Monday, October 19, 2009

Review: Lucidity, A Children's Tale

It seems most children's games, particularly those for the six to twelve age range, tend to be shoddy marketing tools for real world products. They are often shallow creations meant to teach the value of a useless grind, or satiate their modern hunger for collectibles. There are a few outliers of course, but they are few and far between.

There is, however, a slew of mature kid's books. Children's literature has discussed a wide range of mature themes, with many classic stories full of adult content. These works of fiction ask a great deal of their reader, and respect the experiences of a younger audience. There is a recent game from LucasArts that seems to meld the success of mature children's literature with videogames. So sit a spell, and let me tell you the tale of Lucidity.

Once upon a time, there was a surge of artful videogames.

During this time, the game connoisseur could find a friend in The Path, Blueberry Garden, or Braid. These games were charming, daring, and beautiful, and but a few among many. Most importantly, these games proved that low budget artful games could be economically viable. So LucasArts, an aging but respected developer and publisher, decided to renew their game development efforts by venturing into the world of artful games. And so Lucidity was born.
It might be more appropriate to say Lucidity was adopted. She shares more with other indie titles than she does with her LucasArts siblings. She has a quaint demeanor, with her soft hues and papered appearance. She wears colorful pastels but also has her share of darker and subdued levels. Like Blueberry Garden, Lucidity is instantly appealing.

When playing with Lucidity, she'll have you escort a young girl named Sofi across a treacherous level. Sofi never stops moving, and in order to help her, you have got to lay down an object in her path that will maneuver her to safety. But Lucidity is insidious. She likes to give you these objects - stairs, jump shoes, fans, planks, slingshots and bombs - completely randomly. If Sofi falls to her death, Lucidity will make you start all over.
Lucidity can be mean, but she is also mature for her age. She uses Sofi to tell a story about loss. Sofi's journey is a representation of how she confronts the death of her Nana. At the end of each segment, Lucidity gives you a postcard from the grandmother, helping Sofi grieve. When Sofi's grandmother dies, Lucidity tells the story of Sofi's grief and her eventual acceptance, incorporating the memories of her Nana into her life. Lucidity tells a sad and simple story that approaches death with tact and maturity. It is a story that would be a perfect addition to the children's game genre.

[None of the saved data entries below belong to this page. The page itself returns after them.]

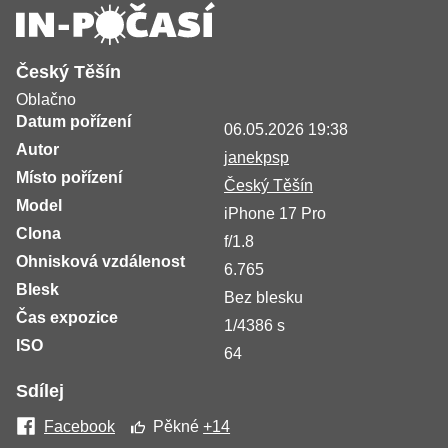
Český Těšín
Oblačno
Datum pořízení
06.05.2026 19:38
Autor
janekpsp
Místo pořízení
Český Těšín
Model
iPhone 17 Pro
Clona
f/1.8
Ohnisková vzdálenost
6.765
Blesk
Bez blesku
Čas expozice
1/4386 s
ISO
64
Sdílej
Facebook
Pěkné
+14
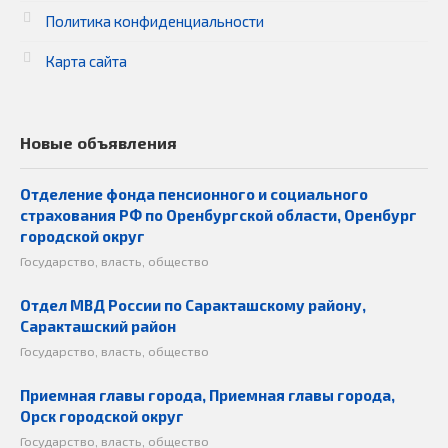
Политика конфиденциальности
Карта сайта
Новые объявления
Отделение фонда пенсионного и социального
страхования РФ по Оренбургской области, Оренбург
городской округ
Государство, власть, общество
Отдел МВД России по Саракташскому району,
Саракташский район
Государство, власть, общество
Приемная главы города, Приемная главы города,
Орск городской округ
Государство, власть, общество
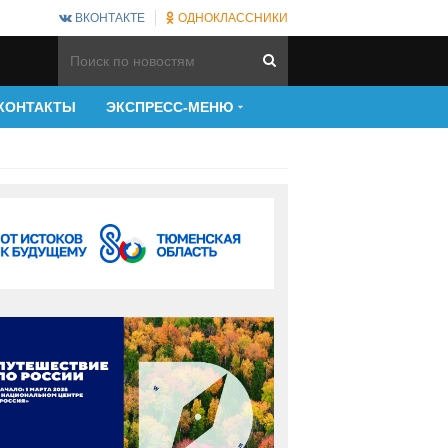
ВКОНТАКТЕ
ОДНОКЛАССНИКИ
КОНТАКТЫ
ЭКСПРЕСС-МЕНЮ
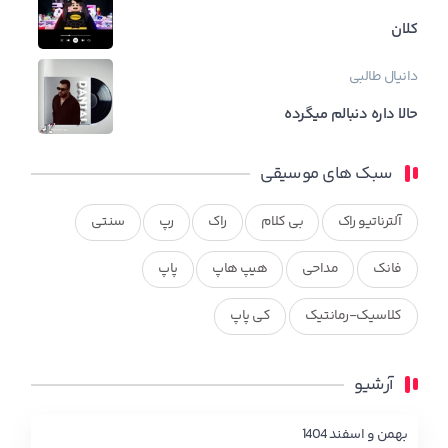
کلان
دانیال طالبی
حالا داره دنبالم میگرده
سبک های موسیقی
آلترناتیو راک
بی کلام
راک
رپ
سنتی
فانک
مداحی
هیپ هاپ
پاپ
کلاسیک-رمانتیک
کی پاپ
آرشیو
بهمن و اسفند 1404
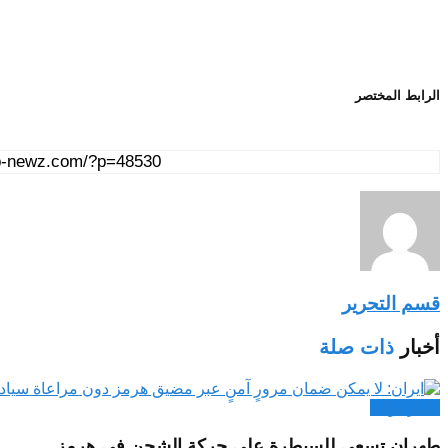
الرابط المختصر
قسم التحرير
أخبار
ذات صلة
اخبار دولية
طهران تسعى للسيطرة على حركة الشحن في هرمز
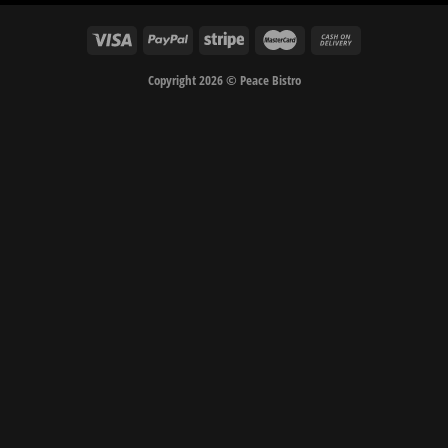
Copyright 2026 © Peace Bistro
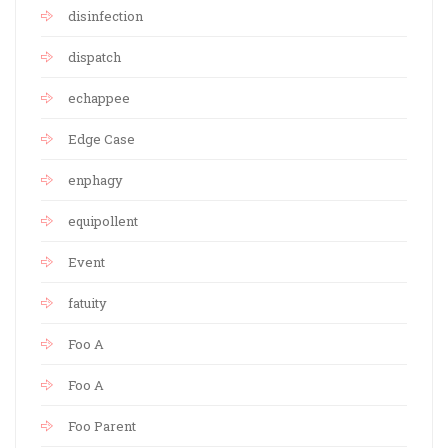
disinfection
dispatch
echappee
Edge Case
enphagy
equipollent
Event
fatuity
Foo A
Foo A
Foo Parent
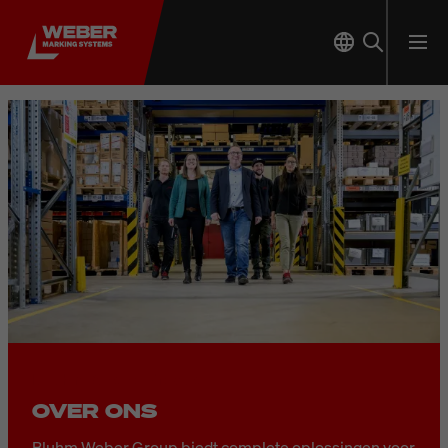
Bluhm Weber Group
OVER ONS
Bluhm Weber Group biedt complete oplossingen voor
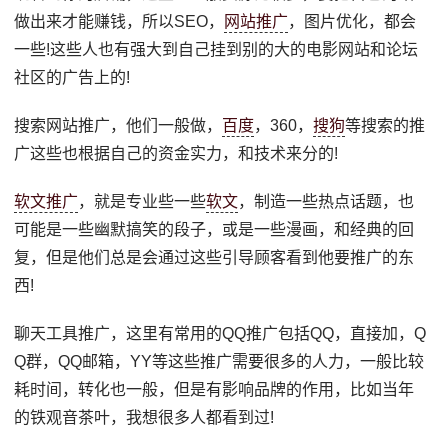
做出来才能赚钱，所以SEO，
网站推广
，图片优化，都会
一些!这些人也有强大到自己挂到别的大的电影网站和论坛
社区的广告上的!
搜索网站推广，他们一般做，
百度
，360，
搜狗
等搜索的推
广这些也根据自己的资金实力，和技术来分的!
软文推广
，就是专业些一些
软文
，制造一些热点话题，也
可能是一些幽默搞笑的段子，或是一些漫画，和经典的回
复，但是他们总是会通过这些引导顾客看到他要推广的东
西!
聊天工具推广，这里有常用的QQ推广包括QQ，直接加，Q
Q群，QQ邮箱，YY等这些推广需要很多的人力，一般比较
耗时间，转化也一般，但是有影响品牌的作用，比如当年
的铁观音茶叶，我想很多人都看到过!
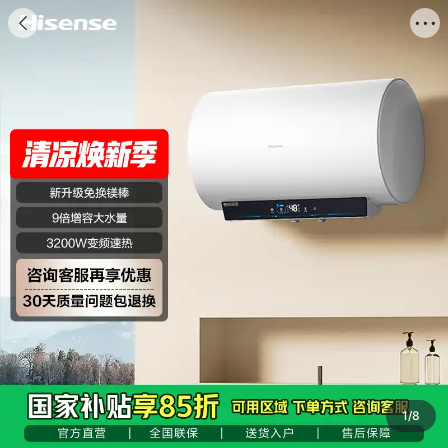
海信商城


商品
评价
推荐
详情
搜索商品

1
/
8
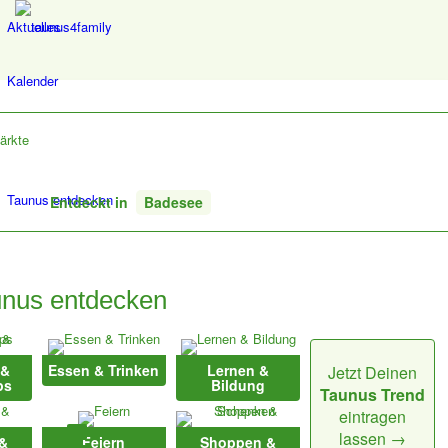
Aktuelles
Kalender
ärkte
Taunus entdecken
Entdeckt in
Badesee
Hattsteinweiher
nus entdecken
Weiter zur Webseite
 &
Essen & Trinken
Lernen &
Jetzt Deinen
Am Hattsteinweiher
ps
Bildung
Taunus Trend
61250 Usingen
eintragen
Tel.: +49 6081 10 24 0
lassen →
 &
Feiern
Shoppen &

Unfortunately, Lucidity does not play well with others. Her artsy appeal hides her erratic behavior and an internal design far too cruel for kids. Lucidity will mock and tease you, making it very hard for you to escort Sofi anywhere but to certain death. She seems so kind at first, but she later insists you react with almost inhuman speed. She also adheres too much to the role set by Tetris and Lemmings, and is not fun to play with when she becomes stubborn and unkind. She forces you to abandon strategy for frantic button mashing and twitch gameplay. Lucidity asks too much of children and too little of adults.
We should feel bad for Lucidity. In some ways, she is so very unique and worthy of attention. If she were meant to play with kids, she would offer a much needed sense of maturity to her genre family. Instead, her delightful nature is wasted. Perhaps LucasArts didn't play with her enough during her early development stages, or perhaps they didn't give her enough attention. Perhaps their need to create something for the indie-artful crowd took precedence over their desire to create a game worthy of its name. If we wish hard enough, if we really encourage proper development, then maybe Lucidity will have a sister. And we will flock to her, children and adults alike, and praise her as an exemplary addition to the family.